- **About this task**:
Scan the lines below for "Golf" and copy the matches.

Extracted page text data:
☆ ☆ ☆ ☆

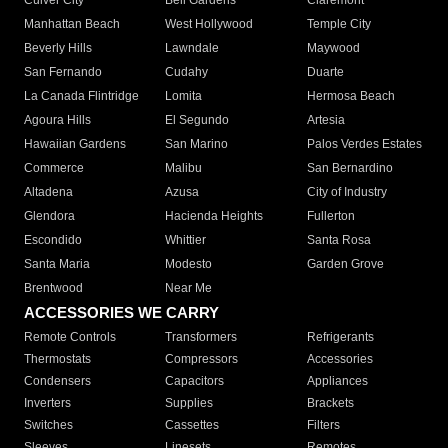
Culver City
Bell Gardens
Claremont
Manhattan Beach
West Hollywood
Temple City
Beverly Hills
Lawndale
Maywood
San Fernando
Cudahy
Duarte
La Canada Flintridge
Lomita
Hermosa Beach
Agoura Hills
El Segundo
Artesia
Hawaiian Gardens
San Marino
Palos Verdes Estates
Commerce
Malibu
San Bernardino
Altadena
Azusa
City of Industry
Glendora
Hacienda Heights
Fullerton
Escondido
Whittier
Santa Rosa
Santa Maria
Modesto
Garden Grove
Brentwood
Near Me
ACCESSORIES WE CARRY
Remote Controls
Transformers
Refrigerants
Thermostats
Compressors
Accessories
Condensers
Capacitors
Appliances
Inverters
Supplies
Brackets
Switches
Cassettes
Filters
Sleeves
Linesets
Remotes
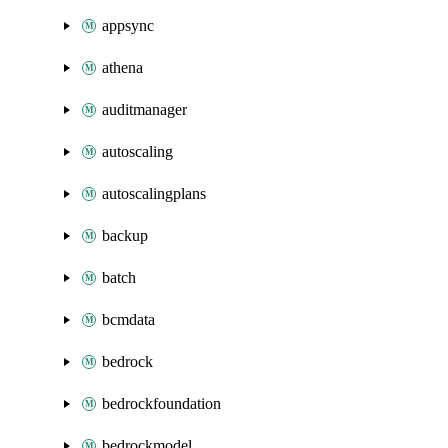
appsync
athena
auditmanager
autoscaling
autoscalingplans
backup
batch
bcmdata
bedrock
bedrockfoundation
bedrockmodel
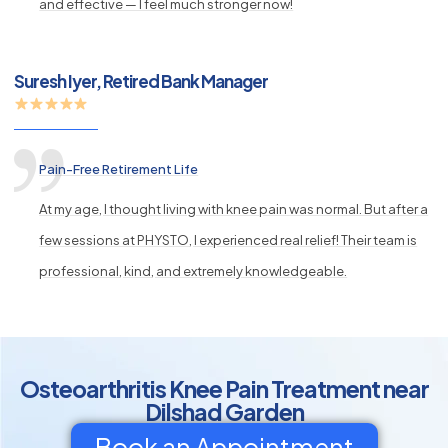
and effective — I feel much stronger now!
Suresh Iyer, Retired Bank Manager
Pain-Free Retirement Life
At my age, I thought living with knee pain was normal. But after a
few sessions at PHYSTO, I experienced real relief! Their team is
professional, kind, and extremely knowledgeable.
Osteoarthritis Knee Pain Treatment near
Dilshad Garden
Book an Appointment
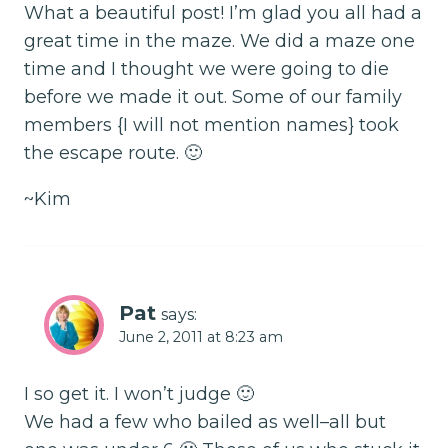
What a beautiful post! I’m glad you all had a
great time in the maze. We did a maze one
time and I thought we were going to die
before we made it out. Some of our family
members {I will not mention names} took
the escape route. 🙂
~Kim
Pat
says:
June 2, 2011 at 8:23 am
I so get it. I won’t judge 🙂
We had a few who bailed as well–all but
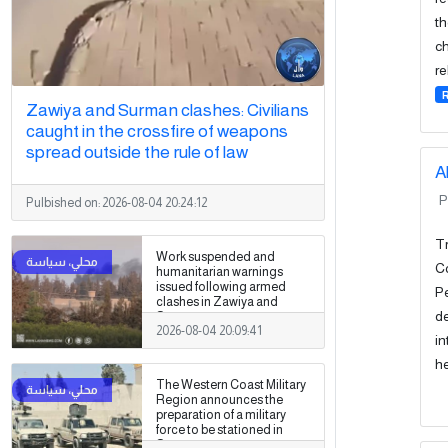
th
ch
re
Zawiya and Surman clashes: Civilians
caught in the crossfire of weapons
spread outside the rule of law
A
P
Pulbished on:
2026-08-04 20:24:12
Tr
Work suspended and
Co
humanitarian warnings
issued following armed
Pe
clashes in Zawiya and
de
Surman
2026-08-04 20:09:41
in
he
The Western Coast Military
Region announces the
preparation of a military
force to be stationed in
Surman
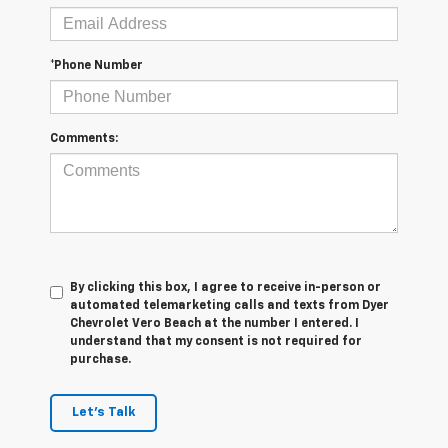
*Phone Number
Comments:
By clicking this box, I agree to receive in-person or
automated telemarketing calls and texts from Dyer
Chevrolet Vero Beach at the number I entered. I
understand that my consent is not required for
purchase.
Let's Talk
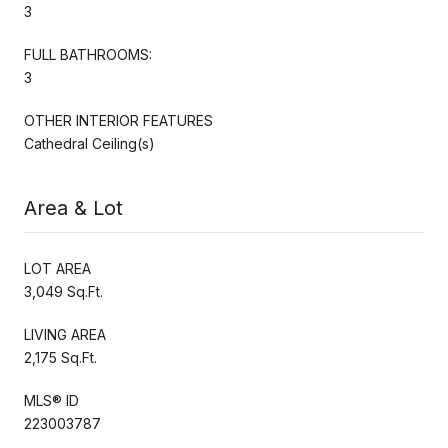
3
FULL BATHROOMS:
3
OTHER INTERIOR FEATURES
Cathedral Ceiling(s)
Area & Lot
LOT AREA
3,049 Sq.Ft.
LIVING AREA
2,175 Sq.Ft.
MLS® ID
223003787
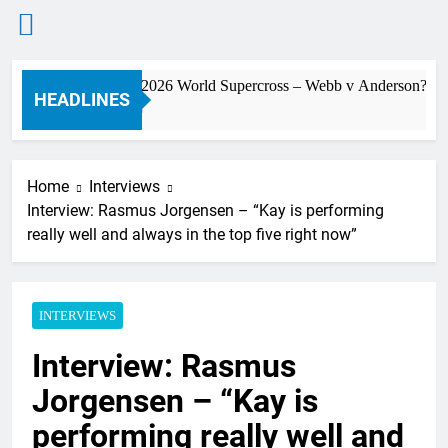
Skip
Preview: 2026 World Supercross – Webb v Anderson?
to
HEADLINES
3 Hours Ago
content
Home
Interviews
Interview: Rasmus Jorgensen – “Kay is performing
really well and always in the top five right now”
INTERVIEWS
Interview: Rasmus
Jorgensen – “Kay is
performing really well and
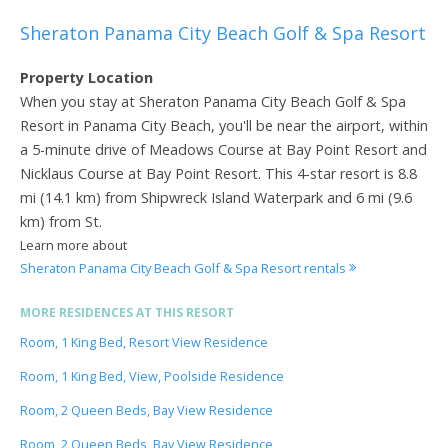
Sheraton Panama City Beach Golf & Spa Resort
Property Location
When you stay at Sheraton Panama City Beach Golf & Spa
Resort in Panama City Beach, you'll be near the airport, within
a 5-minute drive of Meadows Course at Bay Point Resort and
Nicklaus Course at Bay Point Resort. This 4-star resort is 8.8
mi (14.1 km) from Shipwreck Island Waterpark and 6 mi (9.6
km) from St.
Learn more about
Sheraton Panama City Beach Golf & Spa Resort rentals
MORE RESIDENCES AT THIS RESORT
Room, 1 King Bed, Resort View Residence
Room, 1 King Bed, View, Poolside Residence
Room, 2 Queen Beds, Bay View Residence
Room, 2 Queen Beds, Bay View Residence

☆ ☆ ☆ ☆

- **Exercise answer**:
Sheraton Panama City Beach Golf & Spa Resort
When you stay at Sheraton Panama City Beach Golf & Spa
Sheraton Panama City Beach Golf & Spa Resort rentals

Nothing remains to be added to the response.